Terzo album in studio in soli 3 anni per gli infaticabili
Celtic Hills, terzetto friulano formato da
Jonathan Vanderbilt (voce e chitarra),
Jacopo Novello (basso) e
Simone “Zigo”Cescutti (batteria).
Huldufòlk, questo il titolo della nuova fatica discografica dei Nostri, si presenta con una connotazione decisamente più “power-oriented” rispetto ai suoi predecessori, in particolare se paragonato all’interessantissimo e molto più variegato esordio “Blood Over Intents” (2020).
In particolare, il sound dei
Celtic Hills, in questo nuovo capitolo della loro carriera, si ispira chiaramente ad un power metal di matrice tipicamente "gammarayana".
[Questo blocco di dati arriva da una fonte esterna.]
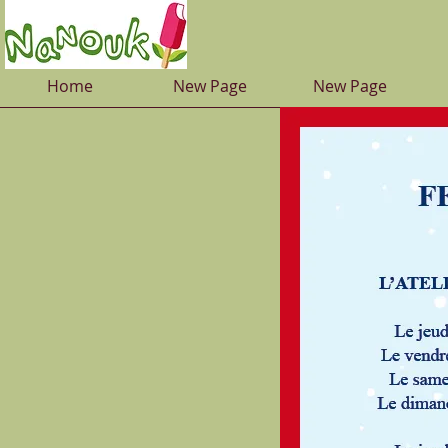
Home
New Page
New Page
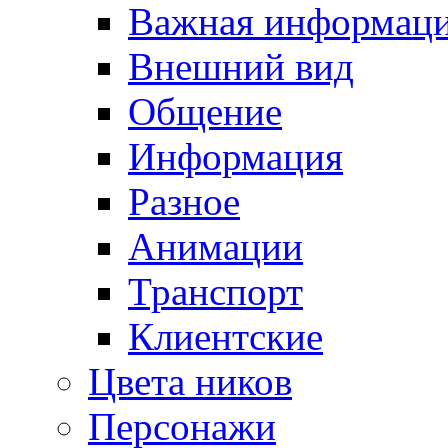
Важная информац
Внешний вид
Общение
Информация
Разное
Анимации
Транспорт
Клиентские
Цвета ников
Персонажи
Vanderbilt e soci attingono a piene mani dall’eredità lasciata dai Kai Hansen, da quella più scanzonata degli esordi, passando per quella più sostanziosa ed impegnata della sua era dorata, fino a giungere perfino a quella più oscura e decadente degli ultimi lavori.
Nelle varie tracce di
Huldufòlk difatti, ci si imbatte spesso e volentieri in atmosfere che richiamano gli inizi dei Gamma Ray, ne sono un vivido esempio l’iniziale
The Secret Of The Grail o la curiosa
Villacher Kirktag, brani dalle ariose aperture melodiche, chiaramente riconducibili ai momenti più spensierati di Heading For Tomorrow. Nel contempo, all’interno del disco, vi sono anche tracce più epiche, quali
After The Earthquake (brano scritto per il terremoto che colpì il Friuli nel 1976),
Green Forest o ancora,
Gate Of Hollow Earth, che potrebbero ricordare il periodo intermedio del Raggio-Gamma, quello di massima ispirazione, della seconda parte degli anni ’90 mentre, continuando il parallelismo,
The Hammer Of Thor potrebbe essere ricollegato a dischi più oscuri come Powerplant o No World Order.
Visto cosi,
Huldufòlk potrebbe sembrare un album impeccabile e, per certi versi lo è, considerando che non accusa alcun calo di tensione e può inoltre vantare su brani rocciosi e dalle melodie decisamente indovinate (spicca su tutte la ruffiana
Living Out The Egg col suo ritornello estremamente “catchy”), il problema, semmai, è un altro.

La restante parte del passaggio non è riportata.